Task input:
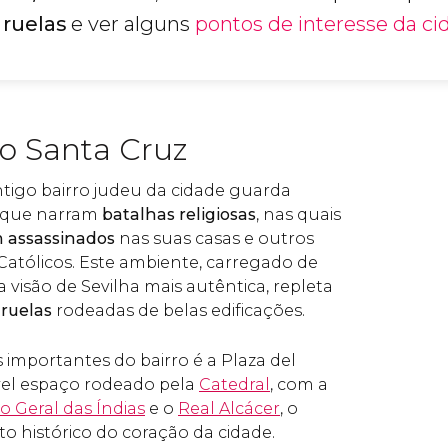
 ruelas
e ver alguns
pontos de interesse da ci
o Santa Cruz
ntigo bairro judeu da cidade guarda
 que narram
batalhas religiosas
, nas quais
 assassinados
nas suas casas e outros
 Católicos. Este ambiente, carregado de
a visão de Sevilha mais autêntica, repleta
 ruelas
rodeadas de belas edificações.
importantes do bairro é a Plaza del
vel espaço rodeado pela
Catedral
, com a
o Geral das Índias
e o
Real Alcácer
, o
 histórico do coração da cidade.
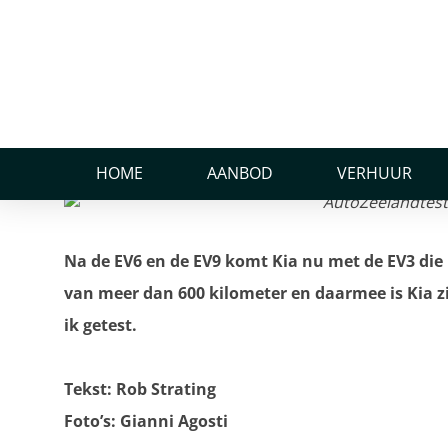
Home
Nieuws
AutoZeelandtest van de Kia EV3 GT-Line
AutoZeelandtest van de
25 november 2024
HOME
AANBOD
VERHUUR
Na de EV6 en de EV9 komt Kia nu met de EV3 die
van meer dan 600 kilometer en daarmee is Kia z
ik getest.
Tekst: Rob Strating
Foto’s: Gianni Agosti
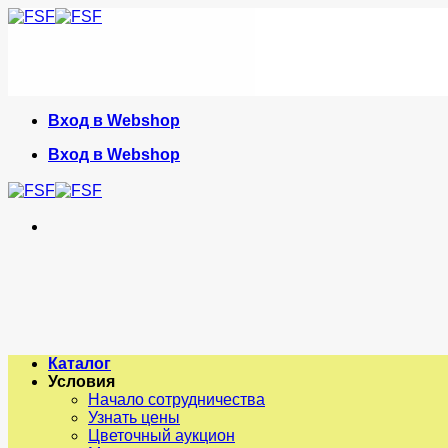
Skip
to
content
Вход в Webshop
Вход в Webshop
Каталог
Условия
Начало сотрудничества
Узнать цены
Цветочный аукцион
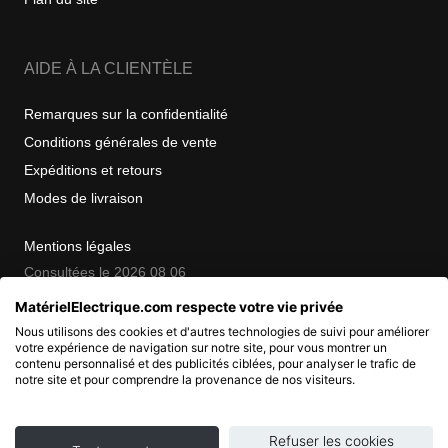
AIDE À LA CLIENTÈLE
Remarques sur la confidentialité
Conditions générales de vente
Expéditions et retours
Modes de livraison
Mentions légales
Consultées le 2026 08 06
MatérielElectrique.com respecte votre vie privée
Nous utilisons des cookies et d'autres technologies de suivi pour améliorer
COPYRIGHT
votre expérience de navigation sur notre site, pour vous montrer un
contenu personnalisé et des publicités ciblées, pour analyser le trafic de
notre site et pour comprendre la provenance de nos visiteurs.
© 2007 - 2026 Nimbanet
SAS au capital de 20 000 EUR
RCS Pontoise 484.801.741
Refuser les cookies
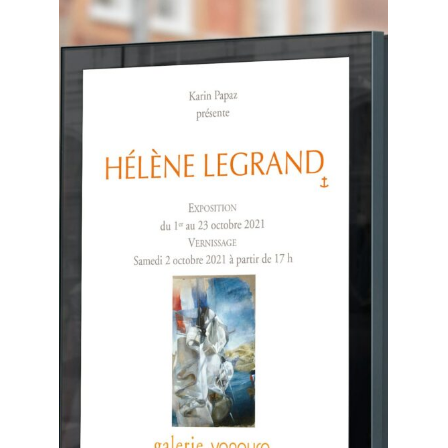
Expositions
individuelles
CONSULTER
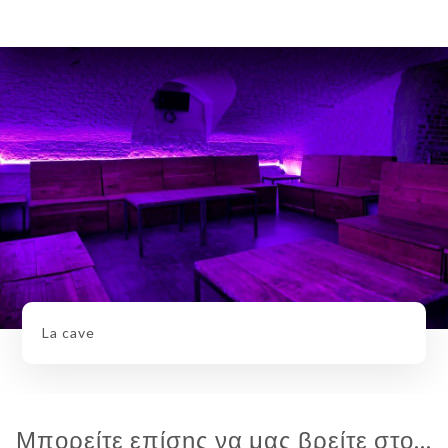
La cave
Μπορείτε επίσης να μας βρείτε στο...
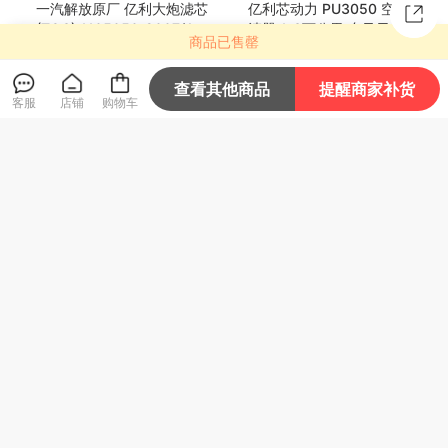
一汽解放原厂 亿利大炮滤芯
亿利芯动力 PU3050 空气滤
(TQC) 1105050-2007/A 1
清器 1-3万公里 东风天龙/天
商品已售罄
0万公里
龙旗舰/新天龙KL
本店销量榜第5
115
159
查看其他商品
提醒商家补货
¥
¥
客服
店铺
购物车
金亿利 PU3050(纸芯) 白金
【5折】盖茨雨刮器 U型卡
版 空气滤清器 6-10万公里
扣接口 有骨雨刮器雨刷片
259
24
¥
¥
.9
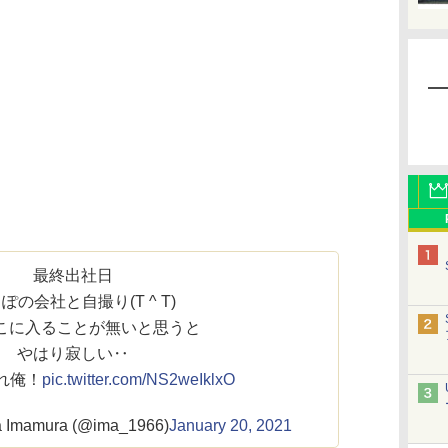
最終出社日
ぽの会社と自撮り(T ^ T)
こに入ることが無いと思うと
やはり寂しい‥
れ俺！
pic.twitter.com/NS2weIklxO
Imamura (@ima_1966)
January 20, 2021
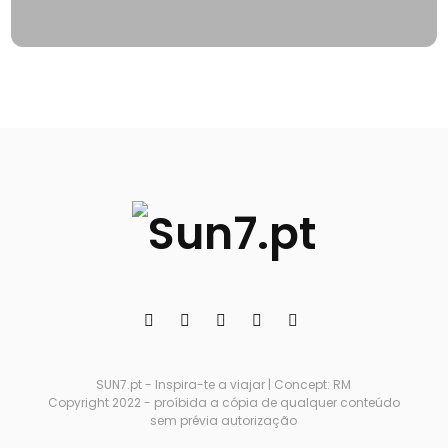
SUN7.pt - Inspira-te a viajar | Concept: RM
Copyright 2022 - proíbida a cópia de qualquer conteúdo
sem prévia autorização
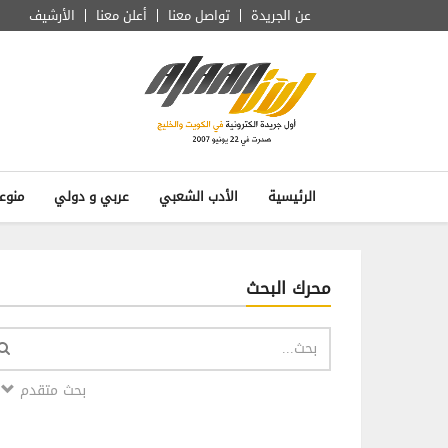
عن الجريدة
تواصل معنا
أعلن معنا
الأرشيف
الرئيسية
الأدب الشعبي
عربي و دولي
منوع
محرك البحث
بحث متقدم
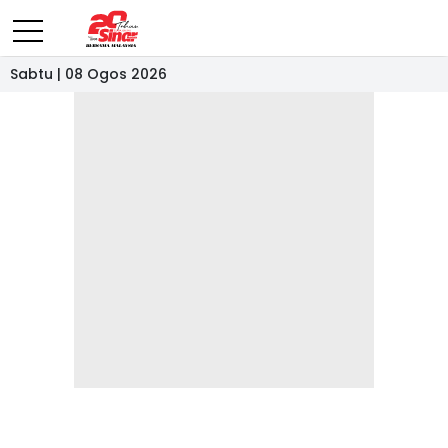
Sabtu | 08 Ogos 2026
- IKLAN -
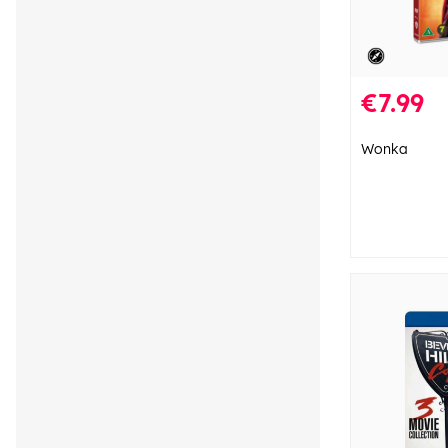
€7.99
Wonka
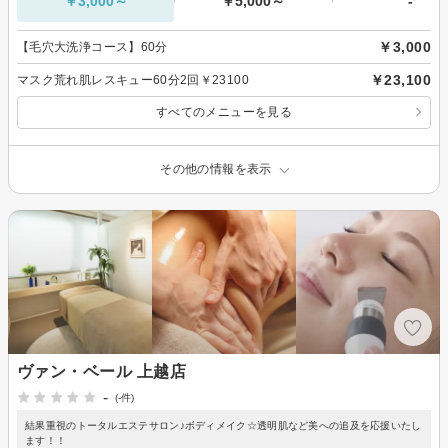
￥3,000～
￥5,000～
-
￥3,000
【毛穴大洗浄コース】60分
￥23,100
マスク荒れ肌レスキュー60分2回￥23100
すべてのメニューを見る
その他の情報を表示
ヴァン・ベール 上越店
-
(-件)
結果重視のトータルエステサロン♪ボディメイク☆透明肌など美への追及を応援いたし
ます！！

What the task asks:
From the listing above, copy every line that includes the word "pour".

Exercise result:
Nous utilisons des cookies et d'autres technologies de suivi pour améliorer
votre expérience de navigation sur notre site, pour vous montrer un
contenu personnalisé et des publicités ciblées, pour analyser le trafic de
notre site et pour comprendre la provenance de nos visiteurs.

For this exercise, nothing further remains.